This Agreement shall be automatically renewed for an additional one (1) year
period commencing on May 1, 2006 and ending on April 30, 2007 (the "Second
Term") upon the same terms and conditions providied for herein unless
terminated by Consultant upon the giving of written notice of termination to
ESSI at least thirty (30) days prior to the expiration of the Initial Term.
Thereafter, this Agreement shall be automatically renewed for successive one
(1) year periods on the last day of the Second Term and any renewal term
thereafter upon the same terms and conditions provided for herein unless
terminated by either party upon the giving of written notice of termination
to the other party at least thirty (30) days prior to the expiration of the
Second Term or any further renewal term, as the case may be. The Initial
Term of this Agreement as extended through the Second
Term and any further renewal term is hereinafter referred to as the "Term."
This Agreement may be terminated prior to the expiration of the Initial
Term, the Second Term or any further renewal term of this Agreement upon the
occurrence of any of the following events:
(a) Upon the death of Consultant during any period that this
Agreement is in effect.
(b) By Consultant, upon not less than thirty (30) days nor more
than one hundred twenty (120) days written notice to ESSI.

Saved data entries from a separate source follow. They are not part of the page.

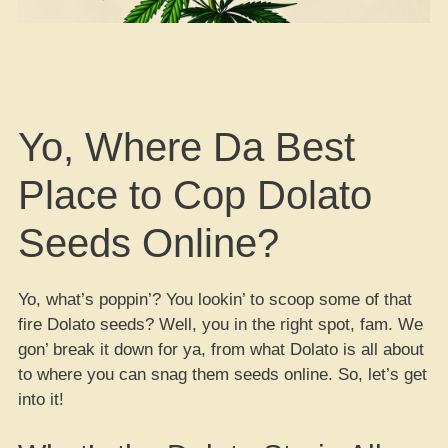
Yo, Where Da Best
Place to Cop Dolato
Seeds Online?
Yo, what’s poppin’? You lookin’ to scoop some of that
fire Dolato seeds? Well, you in the right spot, fam. We
gon’ break it down for ya, from what Dolato is all about
to where you can snag them seeds online. So, let’s get
into it!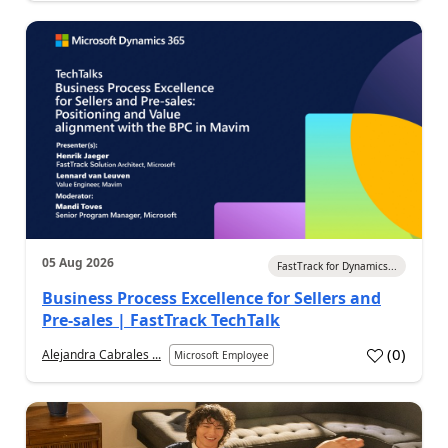
05 Aug 2026
FastTrack for Dynamics...
Business Process Excellence for Sellers and
Pre-sales | FastTrack TechTalk
(
0
)
Alejandra Cabrales ...
Microsoft Employee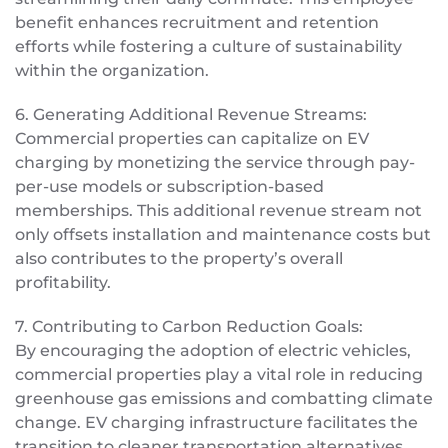
benefit enhances recruitment and retention
efforts while fostering a culture of sustainability
within the organization.
6. Generating Additional Revenue Streams:
Commercial properties can capitalize on EV
charging by monetizing the service through pay-
per-use models or subscription-based
memberships. This additional revenue stream not
only offsets installation and maintenance costs but
also contributes to the property’s overall
profitability.
7. Contributing to Carbon Reduction Goals:
By encouraging the adoption of electric vehicles,
commercial properties play a vital role in reducing
greenhouse gas emissions and combatting climate
change. EV charging infrastructure facilitates the
transition to cleaner transportation alternatives,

(c) In the event of Consultant's "disability," which for purposes
hereof shall mean Consultant's failure substantially to discharge
Consultant's duties under this Agreement for ninety (90) consecutive days or
one hundred twenty (120) days in any calendar year, whether or not
consecutive, as a result of an injury, disease, sickness or other physical
or mental incapacity. A determination of Consultant's disability shall be
made by a qualified licensed physician chosen by ESSI subject to
Consultant's approval, which approval shall not be unreasonably withheld. In
the event ESSI and Consultant cannot agree on the choice of a physician,
then such physician shall be chosen by the xxxx of the St. Louis University
School of Medicine, St. Louis, Missouri, or if said xxxx is unwilling or
unable to do so, by the xxxx of another medical school of recognized
national repute. The cost of such determination shall be borne by ESSI, and
in the absence of fraud or bad faith, shall be binding on all parties
hereto.
(d) By ESSI, for "cause," immediately upon written notice to
Consultant. For purposes of this Agreement, "cause" shall mean (i)

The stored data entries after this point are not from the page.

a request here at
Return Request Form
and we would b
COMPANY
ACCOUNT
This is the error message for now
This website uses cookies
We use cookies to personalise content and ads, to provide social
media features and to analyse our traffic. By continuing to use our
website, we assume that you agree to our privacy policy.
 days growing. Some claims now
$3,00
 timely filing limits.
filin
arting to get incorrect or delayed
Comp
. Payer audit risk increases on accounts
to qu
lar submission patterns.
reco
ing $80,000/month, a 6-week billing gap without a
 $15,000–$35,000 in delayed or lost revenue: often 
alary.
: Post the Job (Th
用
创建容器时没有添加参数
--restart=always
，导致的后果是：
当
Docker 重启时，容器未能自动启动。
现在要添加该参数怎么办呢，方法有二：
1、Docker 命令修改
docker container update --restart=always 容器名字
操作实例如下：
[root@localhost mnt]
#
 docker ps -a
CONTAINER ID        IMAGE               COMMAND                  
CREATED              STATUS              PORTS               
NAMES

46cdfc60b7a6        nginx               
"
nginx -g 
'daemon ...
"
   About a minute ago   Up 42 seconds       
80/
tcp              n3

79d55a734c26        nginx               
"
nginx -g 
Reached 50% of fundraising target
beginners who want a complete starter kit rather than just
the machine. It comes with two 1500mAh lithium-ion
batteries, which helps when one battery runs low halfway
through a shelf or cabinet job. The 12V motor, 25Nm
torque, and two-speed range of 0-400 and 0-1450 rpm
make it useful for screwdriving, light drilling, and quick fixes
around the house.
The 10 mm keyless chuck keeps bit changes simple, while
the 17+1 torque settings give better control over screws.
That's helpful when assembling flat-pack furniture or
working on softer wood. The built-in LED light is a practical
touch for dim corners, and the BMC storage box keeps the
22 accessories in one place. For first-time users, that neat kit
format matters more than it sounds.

Consultant's breach or violation of or failure to perform any of the
material terms and conditions of this Agreement or such other conduct or
action by Consultant which materially and adversely affects the business or
reputation of ESSI as determined by ESSI's Board of Directors, which shall
include specifically, but not by way of limitation, intentional or negligent
conduct or activity inconsistent with or proscribed by federal or state
criminal statute or regulation or express ESSI policy pertaining to a
contract with the United States Government or the violation of any other
ethics or other corporate policy of ESSI, or (ii) any act of dishonesty or
disloyalty or breach of trust against ESSI.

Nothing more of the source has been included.